▶ _WHAT NEEDS TO BE DONE_: Restate the data below word for word. Leave the images out.

--- DATA TO PROCESS Enclosed Below ---

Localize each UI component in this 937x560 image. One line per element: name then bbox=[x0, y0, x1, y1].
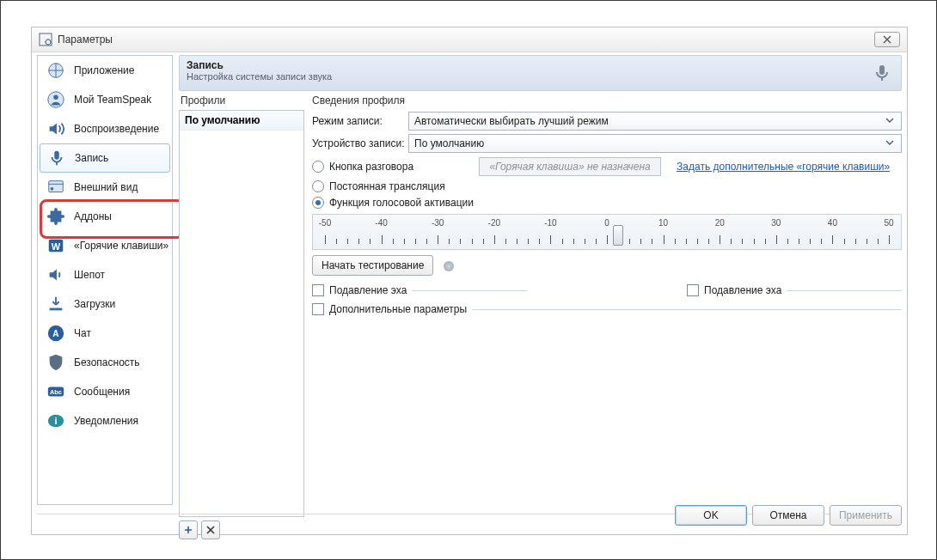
settings-window: Параметры ПриложениеМой TeamSpeakВоспрои… bbox=[31, 27, 908, 535]
ruler-tick bbox=[878, 239, 879, 244]
divider bbox=[472, 309, 902, 310]
sidebar-item-abc[interactable]: AbcСообщения bbox=[40, 377, 170, 406]
download-icon bbox=[45, 293, 67, 315]
appearance-icon bbox=[45, 176, 67, 198]
sidebar-item-appearance[interactable]: Внешний вид bbox=[40, 173, 170, 202]
ruler-tick bbox=[483, 239, 484, 244]
x-icon bbox=[206, 526, 215, 534]
sidebar-item-label: Внешний вид bbox=[74, 181, 138, 193]
apply-button[interactable]: Применить bbox=[830, 505, 902, 526]
ruler-tick bbox=[708, 239, 709, 244]
continuous-radio-row[interactable]: Постоянная трансляция bbox=[312, 180, 902, 192]
ruler-tick bbox=[550, 235, 551, 244]
abc-icon: Abc bbox=[45, 380, 67, 403]
whisper-icon bbox=[45, 264, 67, 286]
radio-icon bbox=[312, 180, 324, 192]
sidebar-item-puzzle[interactable]: Аддоны bbox=[40, 202, 170, 231]
window-title: Параметры bbox=[58, 33, 113, 46]
record-device-combo[interactable]: По умолчанию bbox=[408, 134, 902, 153]
ruler-label: 20 bbox=[715, 218, 725, 228]
sidebar-item-label: Запись bbox=[75, 152, 108, 164]
sidebar-item-label: Мой TeamSpeak bbox=[74, 94, 151, 106]
ruler-tick bbox=[460, 239, 461, 244]
titlebar: Параметры bbox=[32, 27, 907, 52]
cancel-button[interactable]: Отмена bbox=[752, 505, 824, 526]
vad-threshold-slider[interactable]: -50-40-30-20-1001020304050 bbox=[312, 214, 902, 250]
chevron-down-icon bbox=[885, 115, 897, 127]
extra-hotkeys-link[interactable]: Задать дополнительные «горячие клавиши» bbox=[677, 161, 890, 173]
ruler-tick bbox=[573, 239, 574, 244]
add-profile-button[interactable] bbox=[179, 520, 198, 539]
profiles-column: Профили По умолчанию bbox=[179, 94, 304, 539]
close-button[interactable] bbox=[874, 32, 900, 47]
ruler-tick bbox=[799, 239, 799, 244]
ruler-tick bbox=[742, 239, 743, 244]
sidebar-item-chat[interactable]: AЧат bbox=[40, 319, 170, 348]
ruler-tick bbox=[449, 239, 450, 244]
echo-cancel-checkbox[interactable]: Подавление эха bbox=[312, 284, 407, 296]
sidebar-item-label: Чат bbox=[74, 327, 91, 339]
record-mode-value: Автоматически выбирать лучший режим bbox=[414, 115, 609, 127]
ruler-tick bbox=[358, 239, 359, 244]
ruler-tick bbox=[438, 235, 438, 244]
ruler-tick bbox=[810, 239, 811, 244]
plus-icon bbox=[184, 526, 193, 534]
sidebar-item-whisper[interactable]: Шепот bbox=[40, 260, 170, 289]
close-icon bbox=[883, 35, 891, 44]
settings-icon bbox=[39, 33, 52, 46]
sidebar-item-info[interactable]: iУведомления bbox=[40, 406, 170, 435]
svg-text:Abc: Abc bbox=[50, 388, 62, 396]
svg-rect-5 bbox=[54, 151, 59, 160]
svg-point-1 bbox=[46, 40, 51, 45]
ok-button[interactable]: OK bbox=[675, 505, 747, 526]
hotkey-display[interactable]: «Горячая клавиша» не назначена bbox=[479, 157, 661, 176]
svg-text:A: A bbox=[52, 329, 59, 338]
slider-thumb[interactable] bbox=[613, 225, 623, 246]
svg-rect-6 bbox=[49, 181, 64, 192]
ruler-tick bbox=[867, 239, 867, 244]
divider bbox=[412, 290, 527, 291]
delete-profile-button[interactable] bbox=[201, 520, 220, 539]
ruler-tick bbox=[585, 239, 585, 244]
continuous-label: Постоянная трансляция bbox=[329, 180, 445, 192]
vad-label: Функция голосовой активации bbox=[329, 197, 474, 209]
record-device-value: По умолчанию bbox=[414, 137, 484, 149]
ruler-tick bbox=[347, 239, 348, 244]
echo-cancel-checkbox-2[interactable]: Подавление эха bbox=[687, 284, 781, 296]
category-sidebar: ПриложениеМой TeamSpeakВоспроизведениеЗа… bbox=[37, 55, 173, 505]
ruler-tick bbox=[325, 235, 326, 244]
vad-radio-row[interactable]: Функция голосовой активации bbox=[312, 197, 902, 209]
shield-icon bbox=[45, 351, 67, 374]
ruler-tick bbox=[832, 235, 833, 244]
start-test-button[interactable]: Начать тестирование bbox=[312, 255, 433, 276]
sidebar-item-download[interactable]: Загрузки bbox=[40, 289, 170, 319]
ruler-tick bbox=[664, 235, 664, 244]
sidebar-item-shield[interactable]: Безопасность bbox=[40, 348, 170, 377]
ptt-radio-row[interactable]: Кнопка разговора «Горячая клавиша» не на… bbox=[312, 157, 902, 176]
info-icon: i bbox=[45, 410, 67, 432]
ruler-label: 0 bbox=[604, 218, 609, 228]
ruler-tick bbox=[697, 239, 698, 244]
sidebar-item-speaker[interactable]: Воспроизведение bbox=[40, 114, 170, 143]
sidebar-item-mic[interactable]: Запись bbox=[40, 143, 170, 173]
record-mode-combo[interactable]: Автоматически выбирать лучший режим bbox=[408, 112, 902, 131]
ruler-tick bbox=[370, 239, 371, 244]
sidebar-item-word[interactable]: W«Горячие клавиши» bbox=[40, 231, 170, 260]
profile-item[interactable]: По умолчанию bbox=[180, 111, 303, 131]
ruler-label: -40 bbox=[375, 218, 387, 228]
sidebar-item-label: Приложение bbox=[74, 64, 134, 76]
advanced-checkbox[interactable]: Дополнительные параметры bbox=[312, 303, 467, 315]
ruler-tick bbox=[765, 239, 766, 244]
sidebar-item-user[interactable]: Мой TeamSpeak bbox=[40, 85, 170, 114]
sidebar-item-label: Безопасность bbox=[74, 356, 140, 368]
record-mode-label: Режим записи: bbox=[312, 115, 408, 127]
profiles-list[interactable]: По умолчанию bbox=[179, 110, 304, 517]
ruler-tick bbox=[562, 239, 563, 244]
ruler-tick bbox=[776, 235, 777, 244]
ruler-tick bbox=[731, 239, 732, 244]
ruler-label: 50 bbox=[884, 218, 893, 228]
ruler-label: -50 bbox=[319, 218, 331, 228]
ruler-tick bbox=[336, 239, 337, 244]
ruler-tick bbox=[539, 239, 540, 244]
sidebar-item-app[interactable]: Приложение bbox=[40, 56, 170, 85]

--- End of Enclosed DATA TO PROCESS ---

▶ _WRITTEN SOLUTION_:
Localize each UI component in this 937x560 image. One line per element: name then bbox=[x0, y0, x1, y1].
settings-window: Параметры ПриложениеМой TeamSpeakВоспрои… bbox=[31, 27, 908, 535]
ruler-tick bbox=[878, 239, 879, 244]
divider bbox=[472, 309, 902, 310]
sidebar-item-abc[interactable]: AbcСообщения bbox=[40, 377, 170, 406]
download-icon bbox=[45, 293, 67, 315]
appearance-icon bbox=[45, 176, 67, 198]
sidebar-item-appearance[interactable]: Внешний вид bbox=[40, 173, 170, 202]
ruler-tick bbox=[483, 239, 484, 244]
x-icon bbox=[206, 526, 215, 534]
sidebar-item-label: Внешний вид bbox=[74, 181, 138, 193]
apply-button[interactable]: Применить bbox=[830, 505, 902, 526]
ruler-tick bbox=[708, 239, 709, 244]
continuous-radio-row[interactable]: Постоянная трансляция bbox=[312, 180, 902, 192]
ruler-tick bbox=[550, 235, 551, 244]
abc-icon: Abc bbox=[45, 380, 67, 403]
whisper-icon bbox=[45, 264, 67, 286]
radio-icon bbox=[312, 180, 324, 192]
sidebar-item-puzzle[interactable]: Аддоны bbox=[40, 202, 170, 231]
window-title: Параметры bbox=[58, 33, 113, 46]
record-device-combo[interactable]: По умолчанию bbox=[408, 134, 902, 153]
ruler-label: 20 bbox=[715, 218, 725, 228]
sidebar-item-label: Запись bbox=[75, 152, 108, 164]
sidebar-item-label: Мой TeamSpeak bbox=[74, 94, 151, 106]
ruler-tick bbox=[460, 239, 461, 244]
titlebar: Параметры bbox=[32, 27, 907, 52]
cancel-button[interactable]: Отмена bbox=[752, 505, 824, 526]
vad-threshold-slider[interactable]: -50-40-30-20-1001020304050 bbox=[312, 214, 902, 250]
chevron-down-icon bbox=[885, 115, 897, 127]
extra-hotkeys-link[interactable]: Задать дополнительные «горячие клавиши» bbox=[677, 161, 890, 173]
ruler-tick bbox=[573, 239, 574, 244]
add-profile-button[interactable] bbox=[179, 520, 198, 539]
profiles-column: Профили По умолчанию bbox=[179, 94, 304, 539]
close-button[interactable] bbox=[874, 32, 900, 47]
ruler-tick bbox=[799, 239, 799, 244]
ruler-tick bbox=[742, 239, 743, 244]
sidebar-item-chat[interactable]: AЧат bbox=[40, 319, 170, 348]
ruler-tick bbox=[449, 239, 450, 244]
echo-cancel-checkbox[interactable]: Подавление эха bbox=[312, 284, 407, 296]
sidebar-item-label: Чат bbox=[74, 327, 91, 339]
record-mode-value: Автоматически выбирать лучший режим bbox=[414, 115, 609, 127]
ruler-tick bbox=[358, 239, 359, 244]
ruler-tick bbox=[438, 235, 438, 244]
ruler-tick bbox=[810, 239, 811, 244]
plus-icon bbox=[184, 526, 193, 534]
sidebar-item-whisper[interactable]: Шепот bbox=[40, 260, 170, 289]
close-icon bbox=[883, 35, 891, 44]
settings-icon bbox=[39, 33, 52, 46]
sidebar-item-info[interactable]: iУведомления bbox=[40, 406, 170, 435]
svg-text:Abc: Abc bbox=[50, 388, 62, 396]
svg-rect-5 bbox=[54, 151, 59, 160]
svg-point-1 bbox=[46, 40, 51, 45]
ok-button[interactable]: OK bbox=[675, 505, 747, 526]
hotkey-display[interactable]: «Горячая клавиша» не назначена bbox=[479, 157, 661, 176]
svg-text:A: A bbox=[52, 329, 59, 338]
slider-thumb[interactable] bbox=[613, 225, 623, 246]
svg-rect-6 bbox=[49, 181, 64, 192]
ruler-tick bbox=[867, 239, 867, 244]
divider bbox=[412, 290, 527, 291]
delete-profile-button[interactable] bbox=[201, 520, 220, 539]
ruler-tick bbox=[585, 239, 585, 244]
continuous-label: Постоянная трансляция bbox=[329, 180, 445, 192]
vad-label: Функция голосовой активации bbox=[329, 197, 474, 209]
record-device-value: По умолчанию bbox=[414, 137, 484, 149]
ruler-tick bbox=[347, 239, 348, 244]
echo-cancel-checkbox-2[interactable]: Подавление эха bbox=[687, 284, 781, 296]
category-sidebar: ПриложениеМой TeamSpeakВоспроизведениеЗа… bbox=[37, 55, 173, 505]
ruler-tick bbox=[325, 235, 326, 244]
vad-radio-row[interactable]: Функция голосовой активации bbox=[312, 197, 902, 209]
shield-icon bbox=[45, 351, 67, 374]
ruler-tick bbox=[832, 235, 833, 244]
start-test-button[interactable]: Начать тестирование bbox=[312, 255, 433, 276]
sidebar-item-download[interactable]: Загрузки bbox=[40, 289, 170, 319]
ruler-tick bbox=[664, 235, 664, 244]
sidebar-item-shield[interactable]: Безопасность bbox=[40, 348, 170, 377]
ptt-radio-row[interactable]: Кнопка разговора «Горячая клавиша» не на… bbox=[312, 157, 902, 176]
info-icon: i bbox=[45, 410, 67, 432]
ruler-label: 0 bbox=[604, 218, 609, 228]
ruler-tick bbox=[697, 239, 698, 244]
sidebar-item-speaker[interactable]: Воспроизведение bbox=[40, 114, 170, 143]
sidebar-item-mic[interactable]: Запись bbox=[40, 143, 170, 173]
record-mode-combo[interactable]: Автоматически выбирать лучший режим bbox=[408, 112, 902, 131]
ruler-tick bbox=[370, 239, 371, 244]
sidebar-item-word[interactable]: W«Горячие клавиши» bbox=[40, 231, 170, 260]
profile-item[interactable]: По умолчанию bbox=[180, 111, 303, 131]
ruler-label: -40 bbox=[375, 218, 387, 228]
sidebar-item-label: Приложение bbox=[74, 64, 134, 76]
advanced-checkbox[interactable]: Дополнительные параметры bbox=[312, 303, 467, 315]
ruler-tick bbox=[765, 239, 766, 244]
sidebar-item-user[interactable]: Мой TeamSpeak bbox=[40, 85, 170, 114]
sidebar-item-label: Безопасность bbox=[74, 356, 140, 368]
record-mode-label: Режим записи: bbox=[312, 115, 408, 127]
profiles-list[interactable]: По умолчанию bbox=[179, 110, 304, 517]
ruler-tick bbox=[562, 239, 563, 244]
ruler-tick bbox=[776, 235, 777, 244]
ruler-tick bbox=[731, 239, 732, 244]
ruler-label: 50 bbox=[884, 218, 893, 228]
ruler-label: -50 bbox=[319, 218, 331, 228]
ruler-tick bbox=[336, 239, 337, 244]
ruler-tick bbox=[539, 239, 540, 244]
sidebar-item-app[interactable]: Приложение bbox=[40, 56, 170, 85]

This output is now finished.